Exercise requirements
Copy every line of the data below exactly as given, except for the pictures.

Page-level text extractions
* * * * * * *

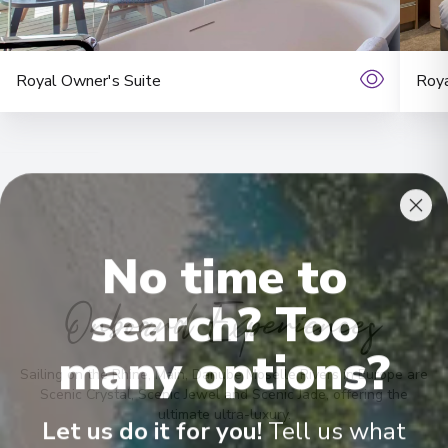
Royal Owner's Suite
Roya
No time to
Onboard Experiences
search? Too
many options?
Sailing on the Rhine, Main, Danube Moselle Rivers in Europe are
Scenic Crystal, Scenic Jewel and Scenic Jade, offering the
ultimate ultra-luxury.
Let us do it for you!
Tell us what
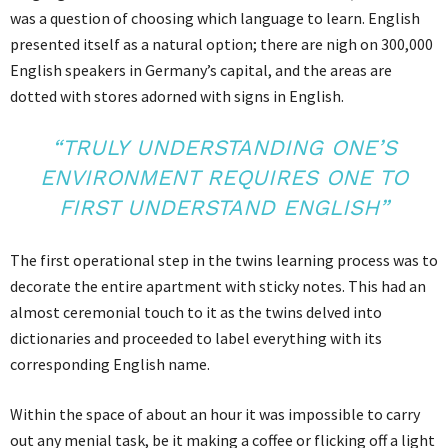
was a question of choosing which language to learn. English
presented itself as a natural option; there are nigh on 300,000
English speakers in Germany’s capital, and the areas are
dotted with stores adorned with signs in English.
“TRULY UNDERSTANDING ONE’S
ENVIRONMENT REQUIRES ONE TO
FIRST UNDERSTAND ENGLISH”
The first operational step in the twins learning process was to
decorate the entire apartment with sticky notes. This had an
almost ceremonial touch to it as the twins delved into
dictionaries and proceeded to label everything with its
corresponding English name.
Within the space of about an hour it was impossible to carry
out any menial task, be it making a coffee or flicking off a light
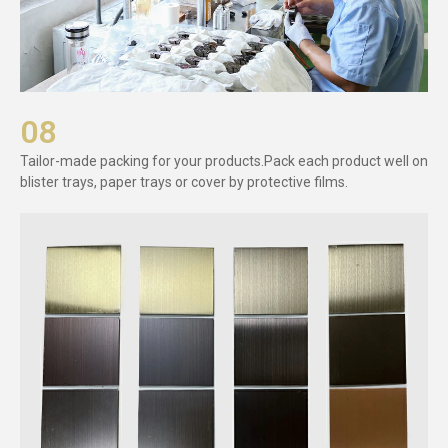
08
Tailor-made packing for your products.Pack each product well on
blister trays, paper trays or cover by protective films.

* * * * * * *

Task answer
Royal Owner's Suite
Roya
No time to
Onboard Experiences
search? Too
many options?
Sailing on the Rhine, Main, Danube Moselle Rivers in Europe are
Scenic Crystal, Scenic Jewel and Scenic Jade, offering the
ultimate ultra-luxury.
Let us do it for you!
Tell us what
was a question of choosing which language to learn. English
presented itself as a natural option; there are nigh on 300,000
English speakers in Germany’s capital, and the areas are
dotted with stores adorned with signs in English.
“TRULY UNDERSTANDING ONE’S
ENVIRONMENT REQUIRES ONE TO
FIRST UNDERSTAND ENGLISH”
The first operational step in the twins learning process was to
decorate the entire apartment with sticky notes. This had an
almost ceremonial touch to it as the twins delved into
dictionaries and proceeded to label everything with its
corresponding English name.
Within the space of about an hour it was impossible to carry
out any menial task, be it making a coffee or flicking off a light
08
Tailor-made packing for your products.Pack each product well on
blister trays, paper trays or cover by protective films.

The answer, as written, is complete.